Official donations of £500 or more must be given by a “permissible donor” who should either be somebody listed on the UK electoral roll or a business registered at Companies House and operating in the UK.
The American firm told the Department for Digital, Culture, Media and Sport committee that under the current rules it is up to the political party to check if donations come from a permitted source.
“I think it’s still obviously the obligation of the political party concerned to make sure that any payments they are receiving are permissible,” said Richard Nash, vice president and head of global government relations at PayPal.
Senior executives from the company told MPs on the sub-committee investigating disinformation that those accepting donations through its platform can access the address of a donor but they must enable it first.
They claim the online payment service does not do this by default because of legal obligations on privacy.

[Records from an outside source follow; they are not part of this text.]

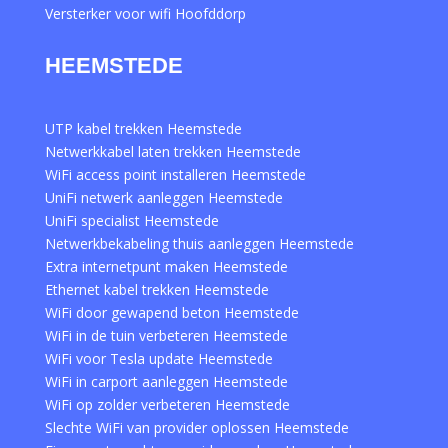
Versterker voor wifi Hoofddorp
HEEMSTEDE
UTP kabel trekken Heemstede
Netwerkkabel laten trekken Heemstede
WiFi access point installeren Heemstede
UniFi netwerk aanleggen Heemstede
UniFi specialist Heemstede
Netwerkbekabeling thuis aanleggen Heemstede
Extra internetpunt maken Heemstede
Ethernet kabel trekken Heemstede
WiFi door gewapend beton Heemstede
WiFi in de tuin verbeteren Heemstede
WiFi voor Tesla update Heemstede
WiFi in carport aanleggen Heemstede
WiFi op zolder verbeteren Heemstede
Slechte WiFi van provider oplossen Heemstede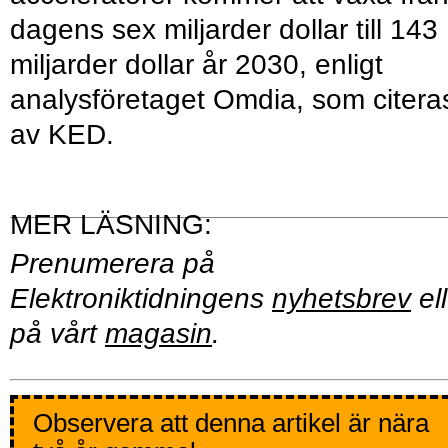
dagens sex miljarder dollar till 143
miljarder dollar år 2030, enligt
analysföretaget Omdia, som citera
av KED.
Prenumerera på
Elektroniktidningens
nyhetsbrev
ell
på vårt
magasin
.
Observera att denna artikel är nära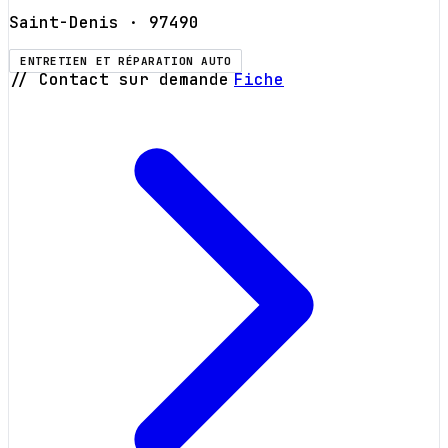
Saint-Denis
· 97490
ENTRETIEN ET RÉPARATION AUTO
// Contact sur demande
Fiche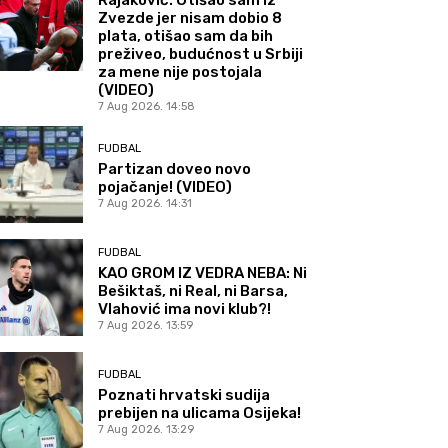
Zvezde jer nisam dobio 8
plata, otišao sam da bih
preživeo, budućnost u Srbiji
za mene nije postojala
(VIDEO)
7 Aug 2026. 14:58
FUDBAL
Partizan doveo novo
pojačanje! (VIDEO)
7 Aug 2026. 14:31
FUDBAL
KAO GROM IZ VEDRA NEBA: Ni
Bešiktaš, ni Real, ni Barsa,
Vlahović ima novi klub?!
7 Aug 2026. 13:59
FUDBAL
Poznati hrvatski sudija
prebijen na ulicama Osijeka!
7 Aug 2026. 13:29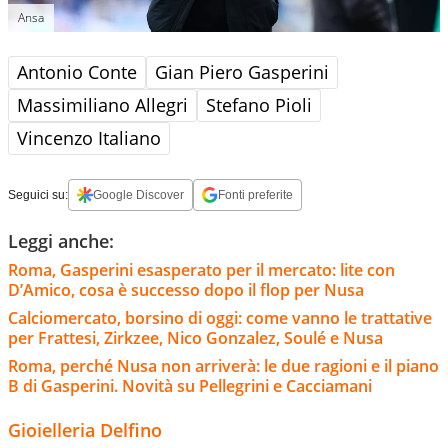
Ansa
Antonio Conte
Gian Piero Gasperini
Massimiliano Allegri
Stefano Pioli
Vincenzo Italiano
Seguici su:
Google Discover
Fonti preferite
Leggi anche:
Roma, Gasperini esasperato per il mercato: lite con
D’Amico, cosa è successo dopo il flop per Nusa
Calciomercato, borsino di oggi: come vanno le trattative
per Frattesi, Zirkzee, Nico Gonzalez, Soulé e Nusa
Roma, perché Nusa non arriverà: le due ragioni e il piano
B di Gasperini. Novità su Pellegrini e Cacciamani
Gioielleria Delfino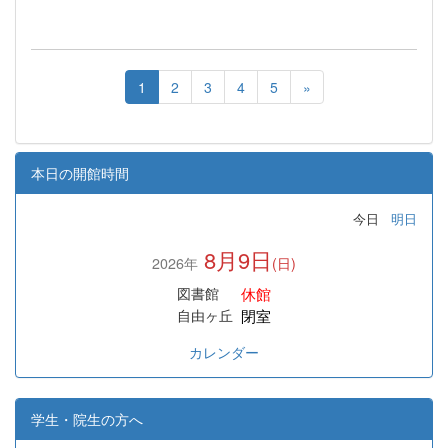
1
2
3
4
5
»
本日の開館時間
今日
明日
8月9日
2026年
(日)
休館
図書館
閉室
自由ヶ丘
カレンダー
学生・院生の方へ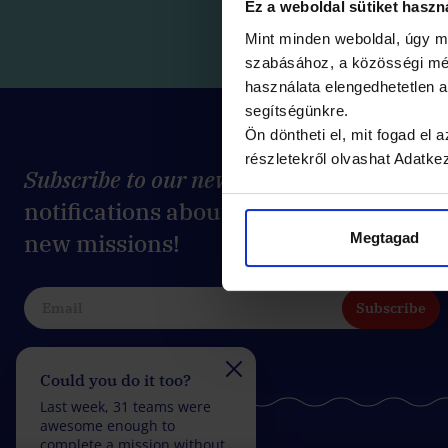
Ez a weboldal sütiket haszn
Mint minden weboldal, úgy m
szabásához, a közösségi méd
használata elengedhetetlen
segítségünkre.
Ön döntheti el, mit fogad el
részletekről olvashat Adatke
Subscribe to our newsletter
to get
notifications about promotions and
new missions!
Megtagad
Subscribe
Could you do it too?
Do you take on the
challenge?
Last week, 31 teams were
Last week, 30 teams wer
awesome enough to
fantastic enough to
complete a mission without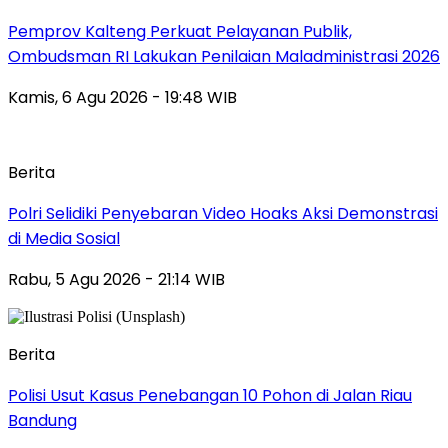
Pemprov Kalteng Perkuat Pelayanan Publik,
Ombudsman RI Lakukan Penilaian Maladministrasi 2026
Kamis, 6 Agu 2026 - 19:48 WIB
Berita
Polri Selidiki Penyebaran Video Hoaks Aksi Demonstrasi
di Media Sosial
Rabu, 5 Agu 2026 - 21:14 WIB
Berita
Polisi Usut Kasus Penebangan 10 Pohon di Jalan Riau
Bandung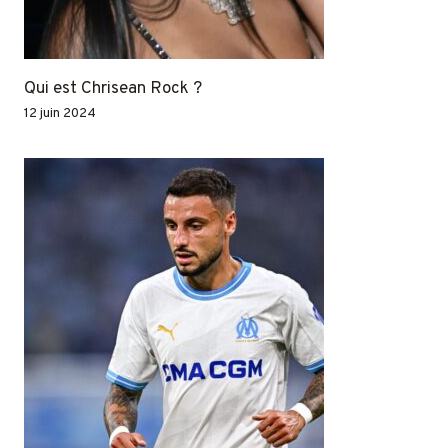
Qui est Chrisean Rock ?
12 juin 2024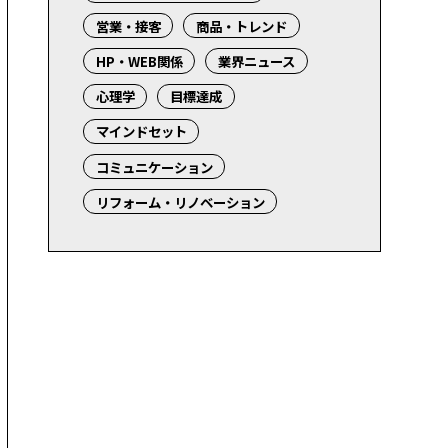
営業・接客
商品・トレンド
HP・WEB関係
業界ニュース
心理学
目標達成
マインドセット
コミュニケーション
リフォーム・リノベーション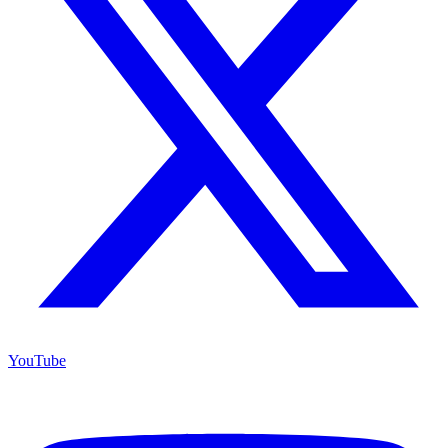
YouTube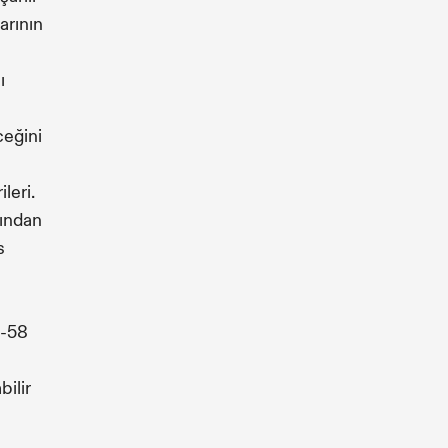
arının
ı
ceğini
leri.
fından
s
e-58
bilir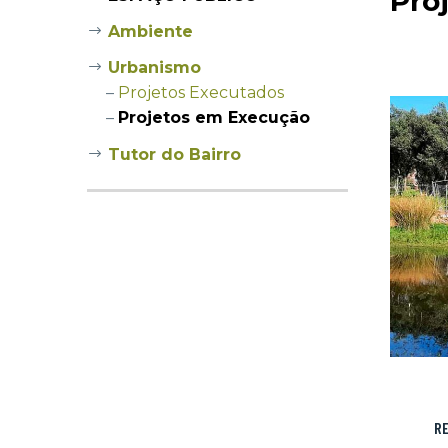
Pro
Ambiente
Urbanismo
–
Projetos Executados
–
Projetos em Execução
Tutor do Bairro
RE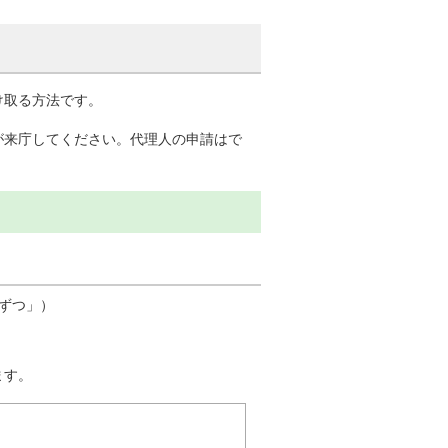
け取る方法です。
が来庁してください。代理人の申請はで
点ずつ」）
ます。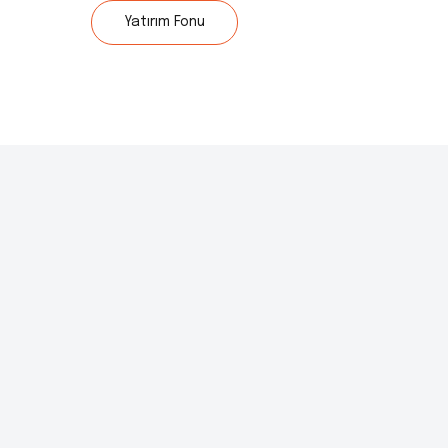
Yatırım Fonu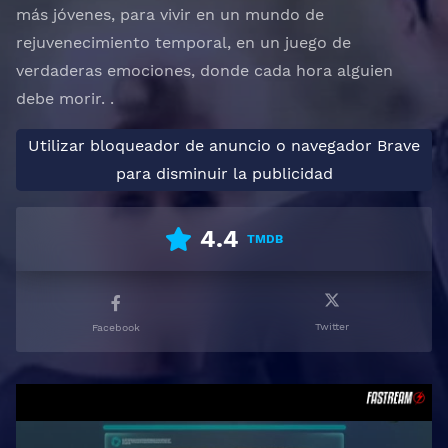
más jóvenes, para vivir en un mundo de
rejuvenecimiento temporal, en un juego de
verdaderas emociones, donde cada hora alguien
debe morir. .
Utilizar bloqueador de anuncio o navegador Brave
para disminuir la publicidad
4.4
TMDB
Twitter
Facebook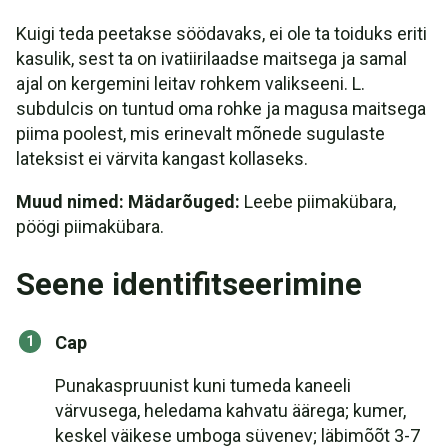
Kuigi teda peetakse söödavaks, ei ole ta toiduks eriti
kasulik, sest ta on ivatiirilaadse maitsega ja samal
ajal on kergemini leitav rohkem valikseeni. L.
subdulcis on tuntud oma rohke ja magusa maitsega
piima poolest, mis erinevalt mõnede sugulaste
lateksist ei värvita kangast kollaseks.
Muud nimed: Mädarõuged:
Leebe piimakübara,
pöögi piimakübara.
Seene identifitseerimine
Cap
Punakaspruunist kuni tumeda kaneeli
värvusega, heledama kahvatu äärega; kumer,
keskel väikese umboga süvenev; läbimõõt 3-7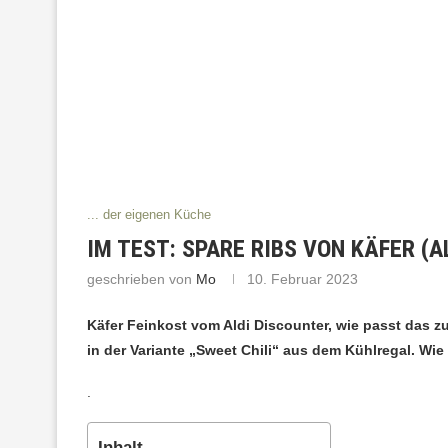
... der eigenen Küche
IM TEST: SPARE RIBS VON KÄFER (A
geschrieben von
Mo
10. Februar 2023
Käfer Feinkost vom Aldi Discounter, wie passt das 
in der Variante „Sweet Chili“ aus dem Kühlregal. W
.
Inhalt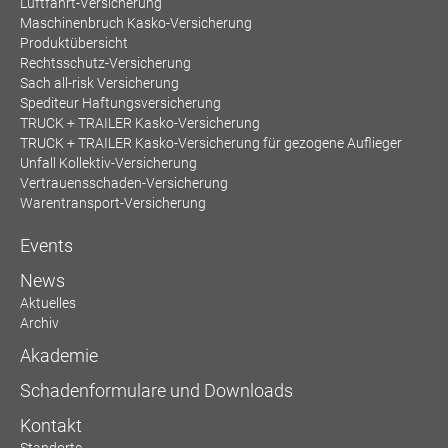
Luftfahrt-Versicherung
Maschinenbruch Kasko-Versicherung
Produktübersicht
Rechtsschutz-Versicherung
Sach all-risk Versicherung
Spediteur Haftungsversicherung
TRUCK + TRAILER Kasko-Versicherung
TRUCK + TRAILER Kasko-Versicherung für gezogene Auflieger
Unfall Kollektiv-Versicherung
Vertrauensschaden-Versicherung
Warentransport-Versicherung
Events
News
Aktuelles
Archiv
Akademie
Schadenformulare und Downloads
Kontakt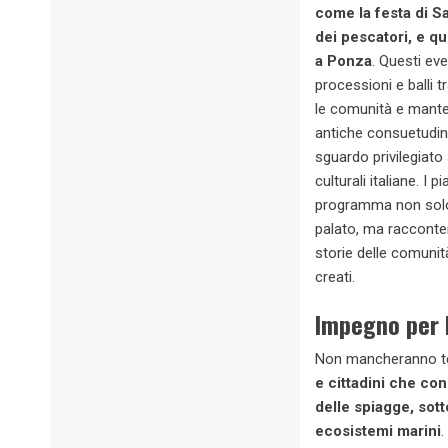
come la festa di S
dei pescatori, e qu
a Ponza
. Questi eve
processioni e balli t
le comunità e mante
antiche consuetudin
sguardo privilegiato 
culturali italiane. I p
programma non solo 
palato, ma racconte
storie delle comunit
creati.
Impegno per 
Non mancheranno tes
e cittadini che con
delle spiagge, sott
ecosistemi marini
.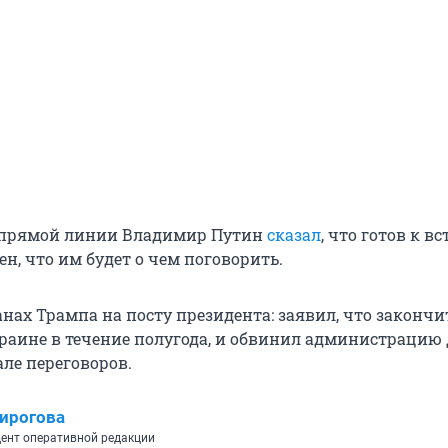
я прямой линии Владимир Путин
сказал
, что готов к вс
н, что им будет о чем поговорить.
нах Трампа на посту президента: заявил, что закончи
раине в течение полугода, и обвинил администрацию
ле переговоров.
ирогова
ент оперативной редакции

“Data privacy principles require that we don’t automatically push too much information… you’re not meant to show more information than is requested or required,” said Eva Gustavsson, director of government relations for PayPal in Europe, the Middle East and Africa.
Ian Lucas, who is standing down as Labour MP for Wrexham in the upcoming General Election, said responsibility should fall on platform providers like PayPal as well as political parties.
“It seems from what you’re saying that I can receive payments through PayPal, and although I may be breaking the law in my political party, you don’t seem to think you have any responsibility in this area, you seem to think it’s all the responsibility of the political party,” he said.
PayPal, which processes 27 million transactions every day, says it uses a number of checking systems to look for suspicious activity.